── Given records

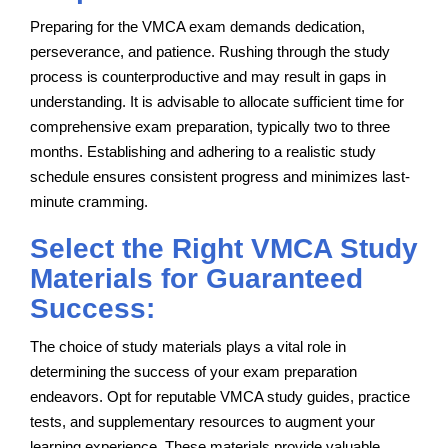
Preparing for the VMCA exam demands dedication,
perseverance, and patience. Rushing through the study
process is counterproductive and may result in gaps in
understanding. It is advisable to allocate sufficient time for
comprehensive exam preparation, typically two to three
months. Establishing and adhering to a realistic study
schedule ensures consistent progress and minimizes last-
minute cramming.
Select the Right VMCA Study
Materials for Guaranteed
Success:
The choice of study materials plays a vital role in
determining the success of your exam preparation
endeavors. Opt for reputable VMCA study guides, practice
tests, and supplementary resources to augment your
learning experience. These materials provide valuable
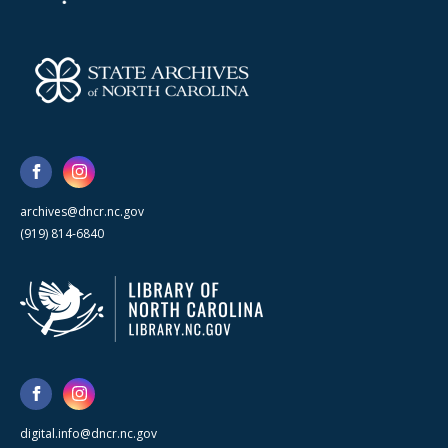
archives@dncr.nc.gov
(919) 814-6840
digital.info@dncr.nc.gov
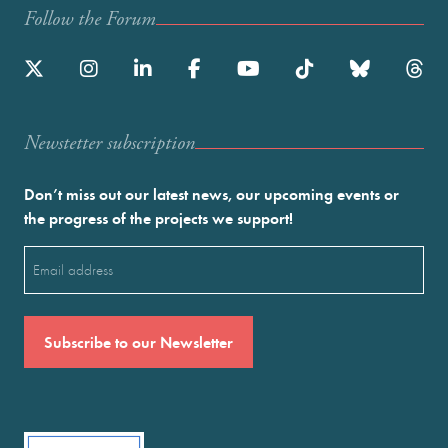
Follow the Forum
Newstetter subscription
Don’t miss out our latest news, our upcoming events or
the progress of the projects we support!
Email
(Required)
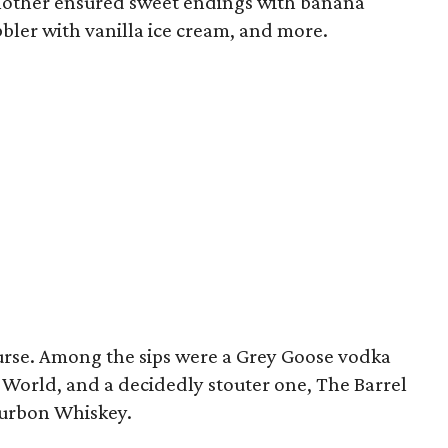
another ensured sweet endings with banana
bler with vanilla ice cream, and more.
ourse. Among the sips were a Grey Goose vodka
 World, and a decidedly stouter one, The Barrel
ourbon Whiskey.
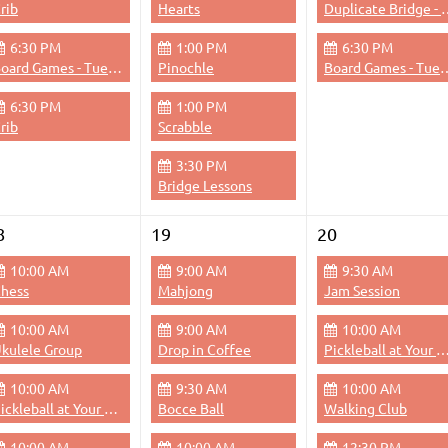
rib
Hearts
Duplicate Bri
6:30 PM
1:00 PM
6:30 PM
Board Games - Tuesdays & Thursdays Evenings
Pinochle
Board Games - Tuesdays &
6:30 PM
1:00 PM
rib
Scrabble
3:30 PM
Bridge Lessons
8
19
20
10:00 AM
9:00 AM
9:30 AM
hess
Mahjong
Jam Session
10:00 AM
9:00 AM
10:00 AM
kulele Group
Drop in Coffee
Pickleball at Your 
10:00 AM
9:30 AM
10:00 AM
Pickleball at Your Pace
Bocce Ball
Walking Club
10:00 AM
10:00 AM
12:30 PM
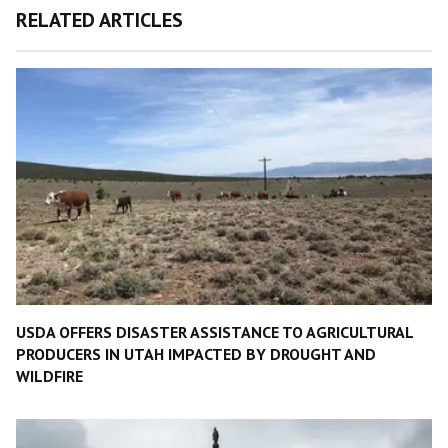
RELATED ARTICLES
USDA OFFERS DISASTER ASSISTANCE TO AGRICULTURAL
PRODUCERS IN UTAH IMPACTED BY DROUGHT AND
WILDFIRE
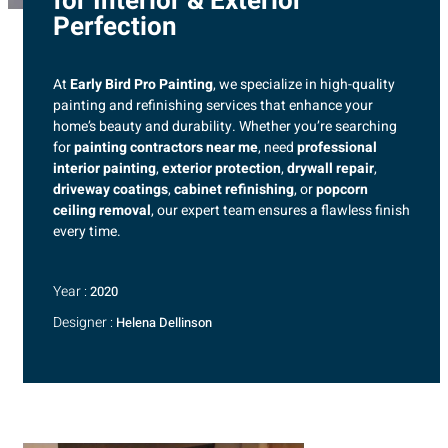
for Interior & Exterior
Perfection
At
Early Bird Pro Painting
, we specialize in high-quality
painting and refinishing services that enhance your
home’s beauty and durability. Whether you’re searching
for
painting contractors near me
, need
professional
interior painting
,
exterior protection
,
drywall repair
,
driveway coatings
,
cabinet refinishing
, or
popcorn
ceiling removal
, our expert team ensures a flawless finish
every time.
Year :
2020
Designer :
Helena Dellinson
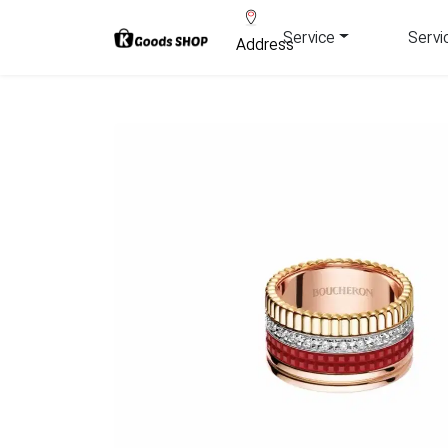
Service
Servi
Address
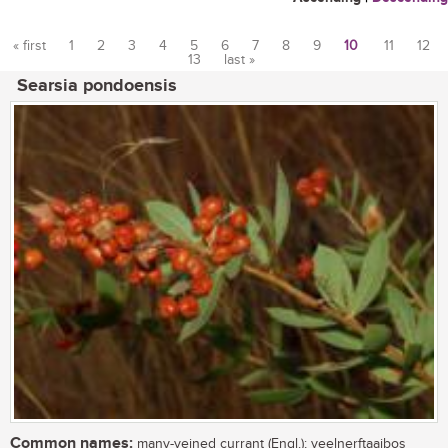
« first
1
2
3
4
5
6
7
8
9
10
11
12
13
last »
Pages
Searsia pondoensis
Common names:
many-veined currant (Engl.); veelnerftaaibos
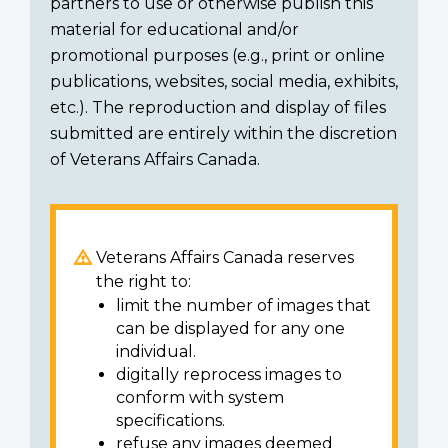
partners to use or otherwise publish this
material for educational and/or
promotional purposes (e.g., print or online
publications, websites, social media, exhibits,
etc.). The reproduction and display of files
submitted are entirely within the discretion
of Veterans Affairs Canada.
Veterans Affairs Canada reserves
the right to:
limit the number of images that
can be displayed for any one
individual.
digitally reprocess images to
conform with system
specifications.
refuse any images deemed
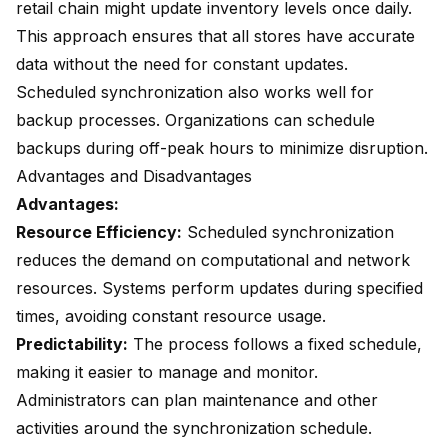
retail chain might update inventory levels once daily.
This approach ensures that all stores have accurate
data without the need for constant updates.
Scheduled synchronization also works well for
backup processes. Organizations can schedule
backups during off-peak hours to minimize disruption.
Advantages and Disadvantages
Advantages:
Resource Efficiency:
Scheduled synchronization
reduces the demand on computational and network
resources. Systems perform updates during specified
times, avoiding constant resource usage.
Predictability:
The process follows a fixed schedule,
making it easier to manage and monitor.
Administrators can plan maintenance and other
activities around the synchronization schedule.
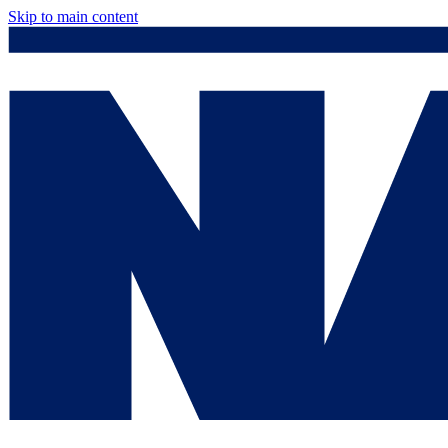
Skip to main content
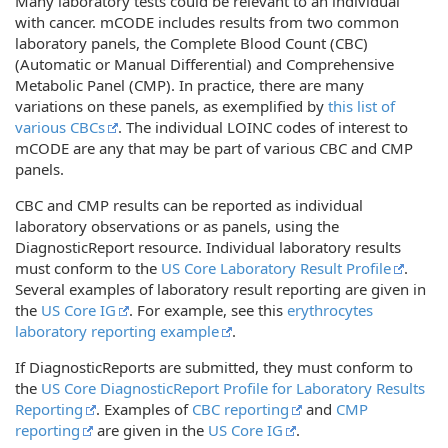
Many laboratory tests could be relevant to an individual
with cancer. mCODE includes results from two common
laboratory panels, the Complete Blood Count (CBC)
(Automatic or Manual Differential) and Comprehensive
Metabolic Panel (CMP). In practice, there are many
variations on these panels, as exemplified by
this list of
various CBCs
. The individual LOINC codes of interest to
mCODE are any that may be part of various CBC and CMP
panels.
CBC and CMP results can be reported as individual
laboratory observations or as panels, using the
DiagnosticReport resource. Individual laboratory results
must conform to the
US Core Laboratory Result Profile
.
Several examples of laboratory result reporting are given in
the
US Core IG
. For example, see this
erythrocytes
laboratory reporting example
.
If DiagnosticReports are submitted, they must conform to
the
US Core DiagnosticReport Profile for Laboratory Results
Reporting
. Examples of
CBC reporting
and
CMP
reporting
are given in the
US Core IG
.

────

- **Assignment**:
Word for word, repeat each record above; leave out every picture.

- **Exercise response**:
Preparing for the VMCA exam demands dedication,
perseverance, and patience. Rushing through the study
process is counterproductive and may result in gaps in
understanding. It is advisable to allocate sufficient time for
comprehensive exam preparation, typically two to three
months. Establishing and adhering to a realistic study
schedule ensures consistent progress and minimizes last-
minute cramming.
Select the Right VMCA Study
Materials for Guaranteed
Success:
The choice of study materials plays a vital role in
determining the success of your exam preparation
endeavors. Opt for reputable VMCA study guides, practice
tests, and supplementary resources to augment your
learning experience. These materials provide valuable
archives@dncr.nc.gov
(919) 814-6840
digital.info@dncr.nc.gov
Follow the Forum
Newstetter subscription
Don’t miss out our latest news, our upcoming events or
the progress of the projects we support!
Email
(Required)
another ensured sweet endings with banana
bler with vanilla ice cream, and more.
ourse. Among the sips were a Grey Goose vodka
 World, and a decidedly stouter one, The Barrel
ourbon Whiskey.
rib
Hearts
Duplicate Bri
6:30 PM
1:00 PM
6:30 PM
Board Games - Tuesdays & Thursdays Evenings
Pinochle
Board Games - Tuesdays &
6:30 PM
1:00 PM
rib
Scrabble
3:30 PM
Bridge Lessons
8
19
20
10:00 AM
9:00 AM
9:30 AM
hess
Mahjong
Jam Session
10:00 AM
9:00 AM
10:00 AM
kulele Group
Drop in Coffee
Pickleball at Your 
10:00 AM
9:30 AM
10:00 AM
Pickleball at Your Pace
Bocce Ball
Walking Club
10:00 AM
10:00 AM
12:30 PM
RELATED ARTICLES
USDA OFFERS DISASTER ASSISTANCE TO AGRICULTURAL
PRODUCERS IN UTAH IMPACTED BY DROUGHT AND
WILDFIRE
for Interior & Exterior
Perfection
At
Early Bird Pro Painting
, we specialize in high-quality
painting and refinishing services that enhance your
home’s beauty and durability. Whether you’re searching
for
painting contractors near me
, need
professional
interior painting
,
exterior protection
,
drywall repair
,
driveway coatings
,
cabinet refinishing
, or
popcorn
ceiling removal
, our expert team ensures a flawless finish
every time.
Year :
2020
Designer :
Helena Dellinson
Service
Servi
Address
« first
1
2
3
4
5
6
7
8
9
10
11
12
13
last »
Pages
Searsia pondoensis
Common names:
many-veined currant (Engl.); veelnerftaaibos
partners to use or otherwise publish this
material for educational and/or
promotional purposes (e.g., print or online
publications, websites, social media, exhibits,
etc.). The reproduction and display of files
submitted are entirely within the discretion
of Veterans Affairs Canada.
Veterans Affairs Canada reserves
the right to:
limit the number of images that
can be displayed for any one
individual.
digitally reprocess images to
conform with system
specifications.
refuse any images deemed
retail chain might update inventory levels once daily.
This approach ensures that all stores have accurate
data without the need for constant updates.
Scheduled synchronization also works well for
backup processes. Organizations can schedule
backups during off-peak hours to minimize disruption.
Advantages and Disadvantages
Advantages:
Resource Efficiency:
Scheduled synchronization
reduces the demand on computational and network
resources. Systems perform updates during specified
times, avoiding constant resource usage.
Predictability:
The process follows a fixed schedule,
making it easier to manage and monitor.
Administrators can plan maintenance and other
activities around the synchronization schedule.
Skip to main content
Many laboratory tests could be relevant to an individual
with cancer. mCODE includes results from two common
laboratory panels, the Complete Blood Count (CBC)
(Automatic or Manual Differential) and Comprehensive
Metabolic Panel (CMP). In practice, there are many
variations on these panels, as exemplified by
this list of
various CBCs
. The individual LOINC codes of interest to
mCODE are any that may be part of various CBC and CMP
panels.
CBC and CMP results can be reported as individual
laboratory observations or as panels, using the
DiagnosticReport resource. Individual laboratory results
must conform to the
US Core Laboratory Result Profile
.
Several examples of laboratory result reporting are given in
the
US Core IG
. For example, see this
erythrocytes
laboratory reporting example
.
If DiagnosticReports are submitted, they must conform to
the
US Core DiagnosticReport Profile for Laboratory Results
Reporting
. Examples of
CBC reporting
and
CMP
reporting
are given in the
US Core IG
.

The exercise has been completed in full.